01/01/2015

Gösteriş tasarımcısı


Baş döndüren yükseklikteki topukları, renkli ve seksi detaylarıyla Brian Atwood tasarımı ayakkabılar birer estetik harikası. Yükseklik korkunuzu yenmek için geçerli bir sebebiniz var.

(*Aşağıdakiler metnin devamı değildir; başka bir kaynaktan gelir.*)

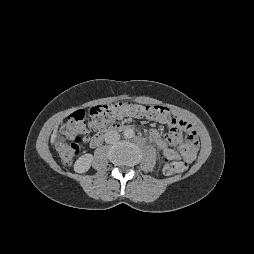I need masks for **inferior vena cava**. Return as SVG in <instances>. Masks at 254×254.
<instances>
[{
    "mask_svg": "<svg viewBox=\"0 0 254 254\" xmlns=\"http://www.w3.org/2000/svg\"><path fill=\"white\" fill-rule=\"evenodd\" d=\"M104 138L107 144H112L117 142L120 139V135L115 130H109L105 133Z\"/></svg>",
    "mask_w": 254,
    "mask_h": 254,
    "instance_id": "1",
    "label": "inferior vena cava"
}]
</instances>
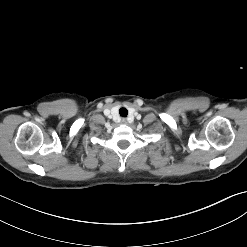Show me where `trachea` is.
<instances>
[{
	"instance_id": "obj_1",
	"label": "trachea",
	"mask_w": 247,
	"mask_h": 247,
	"mask_svg": "<svg viewBox=\"0 0 247 247\" xmlns=\"http://www.w3.org/2000/svg\"><path fill=\"white\" fill-rule=\"evenodd\" d=\"M119 114H120V116H122V117H126L127 115H128V110L126 109V108H120V110H119Z\"/></svg>"
}]
</instances>
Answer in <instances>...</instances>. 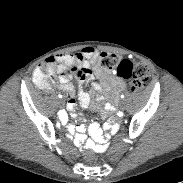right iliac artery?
<instances>
[{
  "mask_svg": "<svg viewBox=\"0 0 183 183\" xmlns=\"http://www.w3.org/2000/svg\"><path fill=\"white\" fill-rule=\"evenodd\" d=\"M59 98H62V95H59ZM58 114H59V117H61V118H63L65 115V113L62 111H60Z\"/></svg>",
  "mask_w": 183,
  "mask_h": 183,
  "instance_id": "obj_1",
  "label": "right iliac artery"
}]
</instances>
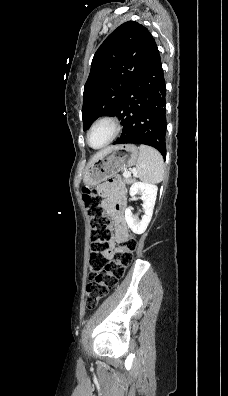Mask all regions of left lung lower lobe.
<instances>
[{
  "label": "left lung lower lobe",
  "mask_w": 228,
  "mask_h": 396,
  "mask_svg": "<svg viewBox=\"0 0 228 396\" xmlns=\"http://www.w3.org/2000/svg\"><path fill=\"white\" fill-rule=\"evenodd\" d=\"M166 84L155 44L144 68L130 87L115 116L123 132L113 144L138 143L156 148L166 158Z\"/></svg>",
  "instance_id": "0a47b994"
}]
</instances>
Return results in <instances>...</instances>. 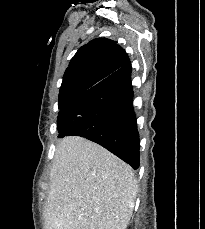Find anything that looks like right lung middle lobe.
I'll return each mask as SVG.
<instances>
[{"label": "right lung middle lobe", "instance_id": "dd1d6c3e", "mask_svg": "<svg viewBox=\"0 0 205 229\" xmlns=\"http://www.w3.org/2000/svg\"><path fill=\"white\" fill-rule=\"evenodd\" d=\"M76 99V98H75ZM74 100V99H73ZM73 100L67 99L64 100L63 102H59V109H63L64 107H66L67 105H69Z\"/></svg>", "mask_w": 205, "mask_h": 229}]
</instances>
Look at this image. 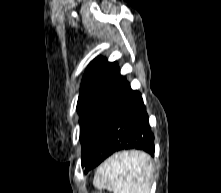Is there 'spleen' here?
<instances>
[{
  "label": "spleen",
  "mask_w": 221,
  "mask_h": 193,
  "mask_svg": "<svg viewBox=\"0 0 221 193\" xmlns=\"http://www.w3.org/2000/svg\"><path fill=\"white\" fill-rule=\"evenodd\" d=\"M152 169L148 154L123 151L97 168L93 184L99 190L113 193H149Z\"/></svg>",
  "instance_id": "3e777b00"
}]
</instances>
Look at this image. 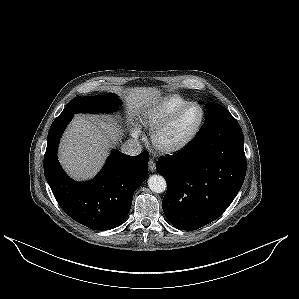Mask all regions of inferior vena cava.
<instances>
[{
  "mask_svg": "<svg viewBox=\"0 0 299 299\" xmlns=\"http://www.w3.org/2000/svg\"><path fill=\"white\" fill-rule=\"evenodd\" d=\"M122 152L127 154V155H131V156H135L141 153L142 151V146L140 145V143L138 141L135 140H127L121 148Z\"/></svg>",
  "mask_w": 299,
  "mask_h": 299,
  "instance_id": "1",
  "label": "inferior vena cava"
}]
</instances>
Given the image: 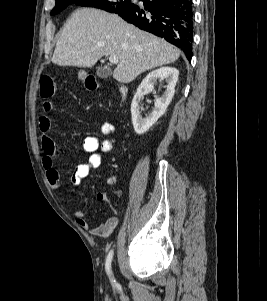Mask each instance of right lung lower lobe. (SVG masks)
I'll list each match as a JSON object with an SVG mask.
<instances>
[{
	"label": "right lung lower lobe",
	"instance_id": "98d812e1",
	"mask_svg": "<svg viewBox=\"0 0 267 301\" xmlns=\"http://www.w3.org/2000/svg\"><path fill=\"white\" fill-rule=\"evenodd\" d=\"M129 10L118 13L127 22L166 39L192 57V0H140Z\"/></svg>",
	"mask_w": 267,
	"mask_h": 301
}]
</instances>
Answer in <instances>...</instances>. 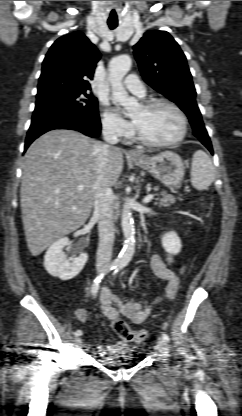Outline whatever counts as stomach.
Masks as SVG:
<instances>
[{"label": "stomach", "mask_w": 242, "mask_h": 416, "mask_svg": "<svg viewBox=\"0 0 242 416\" xmlns=\"http://www.w3.org/2000/svg\"><path fill=\"white\" fill-rule=\"evenodd\" d=\"M130 161L150 172L157 180L170 189L179 187L184 178L185 168L183 161L178 154L172 151H164L152 157L143 156L140 160L131 159Z\"/></svg>", "instance_id": "1"}]
</instances>
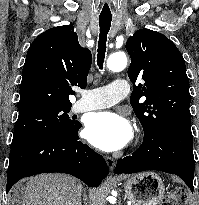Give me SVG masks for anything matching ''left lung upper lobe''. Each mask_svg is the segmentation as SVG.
Here are the masks:
<instances>
[{"instance_id":"left-lung-upper-lobe-1","label":"left lung upper lobe","mask_w":199,"mask_h":205,"mask_svg":"<svg viewBox=\"0 0 199 205\" xmlns=\"http://www.w3.org/2000/svg\"><path fill=\"white\" fill-rule=\"evenodd\" d=\"M128 76L134 84L130 103L144 135H157L173 125L191 126L189 79L185 61L165 35L141 29L130 36ZM143 80L144 83H135ZM145 96V101L139 99Z\"/></svg>"}]
</instances>
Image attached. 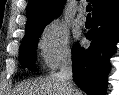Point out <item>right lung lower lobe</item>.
Instances as JSON below:
<instances>
[{
	"instance_id": "98d812e1",
	"label": "right lung lower lobe",
	"mask_w": 119,
	"mask_h": 95,
	"mask_svg": "<svg viewBox=\"0 0 119 95\" xmlns=\"http://www.w3.org/2000/svg\"><path fill=\"white\" fill-rule=\"evenodd\" d=\"M86 38L91 41L89 48L78 43L72 48L73 79L87 95H105L109 59L119 42V5L94 17Z\"/></svg>"
}]
</instances>
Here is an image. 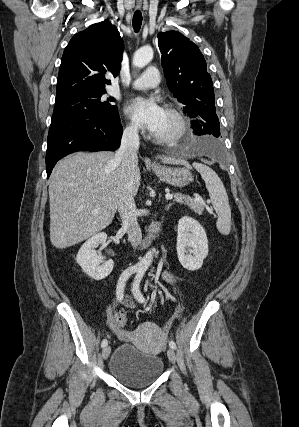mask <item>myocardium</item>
Instances as JSON below:
<instances>
[{"instance_id":"f54148a6","label":"myocardium","mask_w":299,"mask_h":427,"mask_svg":"<svg viewBox=\"0 0 299 427\" xmlns=\"http://www.w3.org/2000/svg\"><path fill=\"white\" fill-rule=\"evenodd\" d=\"M165 112L174 119L176 128L172 133L167 135L153 134V138L158 143L170 144L179 141L186 134L187 122L182 112L172 105H167Z\"/></svg>"}]
</instances>
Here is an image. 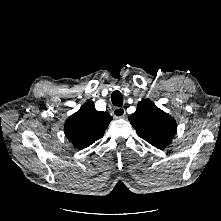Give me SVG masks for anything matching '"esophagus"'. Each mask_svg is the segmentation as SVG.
I'll list each match as a JSON object with an SVG mask.
<instances>
[{
  "instance_id": "34e87169",
  "label": "esophagus",
  "mask_w": 221,
  "mask_h": 221,
  "mask_svg": "<svg viewBox=\"0 0 221 221\" xmlns=\"http://www.w3.org/2000/svg\"><path fill=\"white\" fill-rule=\"evenodd\" d=\"M112 113L115 118H123L126 114L125 109L122 107H115Z\"/></svg>"
}]
</instances>
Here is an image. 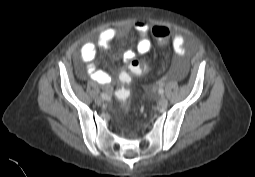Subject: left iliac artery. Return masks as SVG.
Returning <instances> with one entry per match:
<instances>
[{"instance_id": "obj_1", "label": "left iliac artery", "mask_w": 255, "mask_h": 177, "mask_svg": "<svg viewBox=\"0 0 255 177\" xmlns=\"http://www.w3.org/2000/svg\"><path fill=\"white\" fill-rule=\"evenodd\" d=\"M158 92H159L160 94H163V93H164V90H163L162 88H160V89L158 90Z\"/></svg>"}]
</instances>
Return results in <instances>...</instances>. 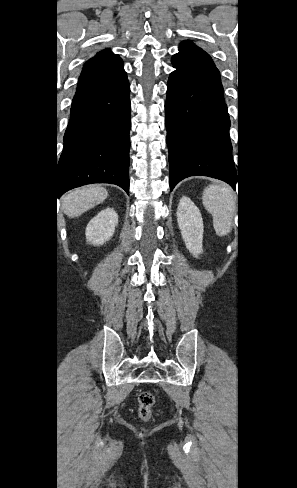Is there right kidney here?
Returning <instances> with one entry per match:
<instances>
[{
	"instance_id": "1",
	"label": "right kidney",
	"mask_w": 297,
	"mask_h": 488,
	"mask_svg": "<svg viewBox=\"0 0 297 488\" xmlns=\"http://www.w3.org/2000/svg\"><path fill=\"white\" fill-rule=\"evenodd\" d=\"M118 224V214L113 208H106L90 220L86 227L87 242L100 246L110 240Z\"/></svg>"
}]
</instances>
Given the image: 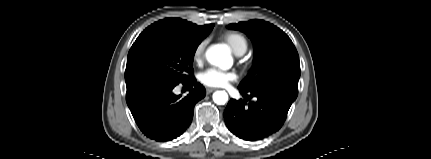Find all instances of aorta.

Brian Atwood sıkı bir Instagram ve Twitter kullanıcısı. Kişisel olarak ilgilenmediğinde takipçilerinin bunu hissettiklerine inandığı için sosyal medya hesaplarıyla ağırlıklı olarak kendisi alâkadar oluyor. Yazdığı cümlelerin sonuna ünlem koymayı seviyor. Üstelik tek bir ünlemin yeterli vurgu yapmadığını düşünüyor olmalı ki çoğunlukla üç tane birden kullanıyor. Ben de tasarladığı ayakkabıları bir noktalama işaretiyle anlatacak olsam kesinlikle ünlemi seçerdim. Zira topuklular söz konusu olduğunda lügatında “makul” kelimesine yer vermeyen bir tasarımcıyla karşı karşıyayım. “Göz kamaştırıcı, seksi ve çılgınca yüksek topuklu ayakkabıları seviyorum ve daima seveceğim” diyor.
Atwood, tıpkı tasarladığı ayakkabılar gibi bir ortama adım attığında anında fark edilebilecek bir duruşa sahip. Karizmatik, kendinden emin ve dikkat çekici. Sanat ve mimarlık eğitiminin ardından New York’ta bulunan Fashion Institute of Technology’de moda tasarımı okurken modellik yapmaya başlaması şaşırtıcı değil. Beş yıl podyumları arşınladıktan sonra 1996 yılında Gianni Versace’nin tasarım ekibine katılan ilk Amerikalı tasarımcı oldu. Markanın yükseliş devrindeki yıllarda orada çalışmanın ona neler kattığını merak ediyorum. “Versace modaevi hayal bile edemeyeceğim kadar iyi bir okuldu. İnandığım şeylerden asla taviz vermemem gerektiğini Gianni Versace’den öğrendim. Yaptıklarımı herkesin beğenmesini beklememeyi de” sözleriyle anlatıyor. Herkes beğenmiyor olabilir ama Atwood’un tasarımlarını giyen ünlü isimlerin listesi bir hayli kabarık. Anne Hathaway, Jennifer Lawrence, Cameron Diaz, Rachel Zoe, Madonna, Miley Cyrus, Lady Gaga ve Jennifer Lopez bunlardan sadece birkaçı. Henüz tasarladığı ayakkabılarla yürümemiş bir ünlüyü paylaşmasını istediğimde hınzır bir gülümsemeyle “Kate Middleton’ın ayakkabı konusunda biraz tavsiyeye ihtiyacı var” diyor.


Ayakkabıların inşası
Atwood, bebeklerine elbise diken tasarımcılardan olmasa da gençlik yıllarında dikiş dikmeyi öğrendiğini söylüyor. “17-18 yaşımdayken diktiğim kıyafetlerle evde defileler yapardım. Modellerim kimler miydi? Kız kardeşlerim ve arkadaşlarım.” Ailesindeki kadınlar ve özellikle annesi modaya olan tutkusunun şekillenmesinde rol oynamışlar. Annesinin her gün hazırlanıp evden çıkışını izlediği günler hâlâ hatırında.
Gianni Versace sayesinde tanıştığı kıyafet tasarımı alanından ayakkabıya geçişini anlatırken o günleri yeniden yaşıyormuş gibi görünüyor. “Kıyafet tasarlarken her zaman ayakkabı çizimleri yapardım. 90’larda ayakkabılar bugünkü kadar önemli değildi. Versace’nin ayakkabı ve aksesuar bölümünün baş tasarımcısı olduğumda sadece sevdiğim alana odaklanmaya başladım. 2001’de kendi markamı kurarken Donatella Versace’den izin aldım. İstifa edeceğimi düşündü ama ben beş yıl süresince iki işi bir arada yürüttüm. Versace ailesi İtalyan ailem gibi.”
Versace formasyonu, Atwood’un şaşaalı tasarımlarında kendini gösteriyor. Estetikle rahatlık arasında bir seçim yapmasını istediğimde tereddütsüz “Estetik” diyor. “Erkeklerin kafalarını çevirip bakmalarını, kadınların da ‘Ayakkabıların ne kadar güzel’ demelerini istiyorsunuz.” Bunun için biraz acı çekmeyi göze almaz mısınız?

*Vogue Türkiye Aralık sayısında yayınlandı.